Stored data
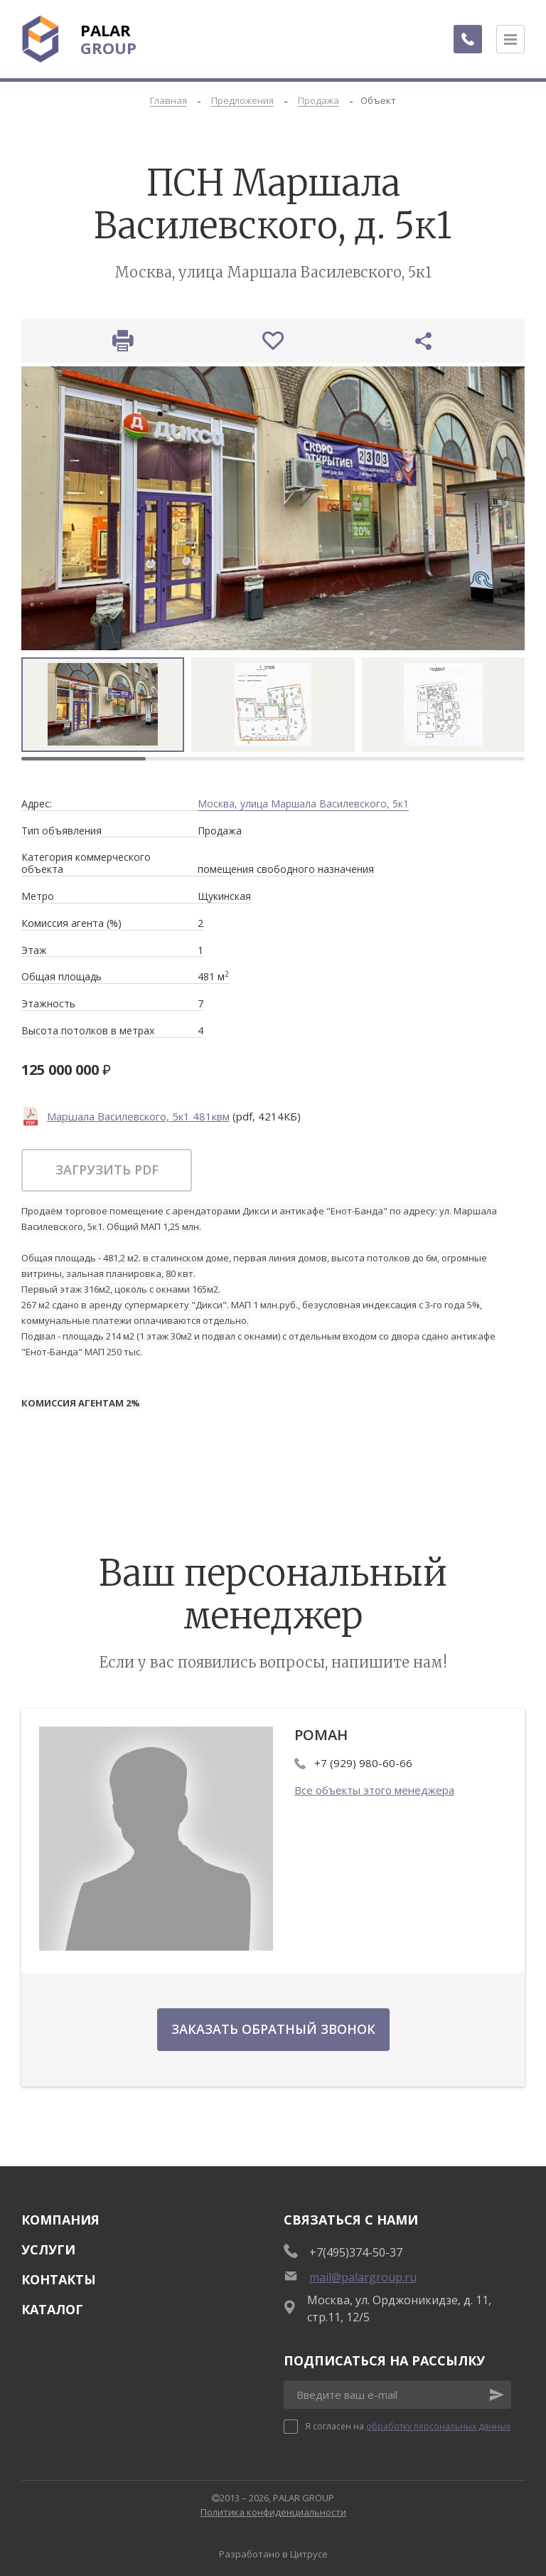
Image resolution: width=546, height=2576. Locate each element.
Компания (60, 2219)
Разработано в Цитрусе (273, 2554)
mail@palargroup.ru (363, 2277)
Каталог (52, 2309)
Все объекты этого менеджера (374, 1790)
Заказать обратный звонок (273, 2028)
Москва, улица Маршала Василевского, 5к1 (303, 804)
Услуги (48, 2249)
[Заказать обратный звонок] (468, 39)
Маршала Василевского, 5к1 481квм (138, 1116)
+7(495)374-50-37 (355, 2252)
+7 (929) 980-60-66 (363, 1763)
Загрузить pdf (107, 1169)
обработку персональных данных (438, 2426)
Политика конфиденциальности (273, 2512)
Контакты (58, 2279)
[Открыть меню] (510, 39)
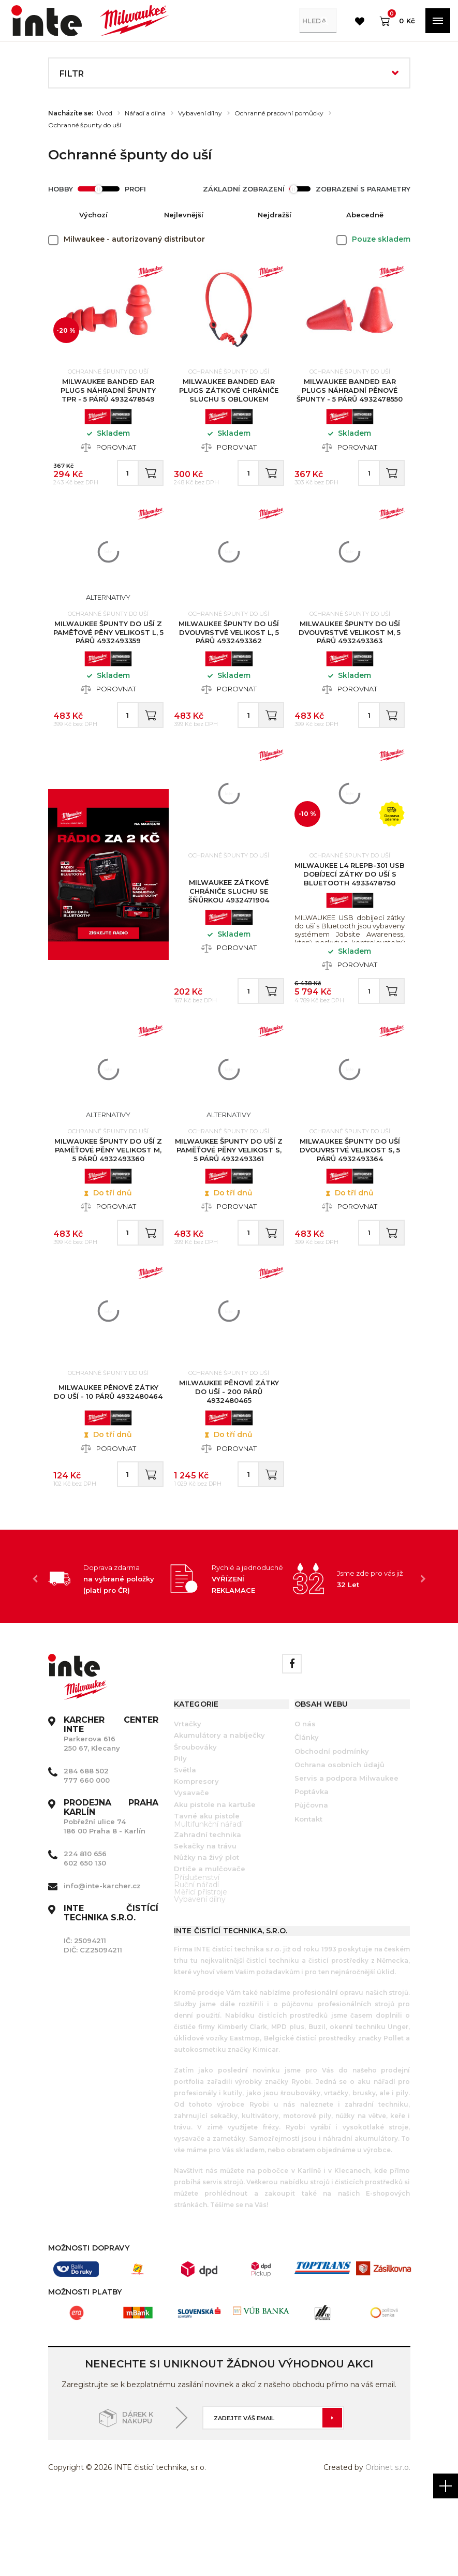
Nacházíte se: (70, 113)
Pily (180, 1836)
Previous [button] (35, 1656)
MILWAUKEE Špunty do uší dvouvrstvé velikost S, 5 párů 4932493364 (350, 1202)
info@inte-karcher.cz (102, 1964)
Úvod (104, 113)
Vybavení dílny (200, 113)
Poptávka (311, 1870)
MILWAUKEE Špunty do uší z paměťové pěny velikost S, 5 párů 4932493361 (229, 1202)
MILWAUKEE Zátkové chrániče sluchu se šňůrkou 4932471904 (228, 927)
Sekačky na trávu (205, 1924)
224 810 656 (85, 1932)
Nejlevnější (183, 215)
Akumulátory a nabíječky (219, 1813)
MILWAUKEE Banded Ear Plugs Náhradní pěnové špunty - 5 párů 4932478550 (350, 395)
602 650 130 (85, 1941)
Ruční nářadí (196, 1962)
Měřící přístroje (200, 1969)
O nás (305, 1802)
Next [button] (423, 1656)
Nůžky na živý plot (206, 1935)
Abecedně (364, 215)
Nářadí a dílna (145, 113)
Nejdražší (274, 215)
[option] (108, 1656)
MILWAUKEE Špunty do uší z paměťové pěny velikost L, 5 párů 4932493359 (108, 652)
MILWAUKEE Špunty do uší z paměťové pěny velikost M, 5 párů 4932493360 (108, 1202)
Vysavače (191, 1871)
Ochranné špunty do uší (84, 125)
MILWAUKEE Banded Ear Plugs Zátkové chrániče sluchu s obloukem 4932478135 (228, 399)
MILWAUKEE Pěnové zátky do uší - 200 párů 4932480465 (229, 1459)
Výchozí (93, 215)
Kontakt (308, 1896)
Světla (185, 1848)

Instructions for the task
No pictures should appear in the copy, which holds exactly the lines from the first line of the data through the line with "Москва, улица Маршала" and nothing else.

Result of the exercise
Image resolution: width=546, height=2576. Locate each element.
Компания (60, 2219)
Разработано в Цитрусе (273, 2554)
mail@palargroup.ru (363, 2277)
Каталог (52, 2309)
Все объекты этого менеджера (374, 1790)
Заказать обратный звонок (273, 2028)
Москва, улица Маршала Василевского, 5к1 (303, 804)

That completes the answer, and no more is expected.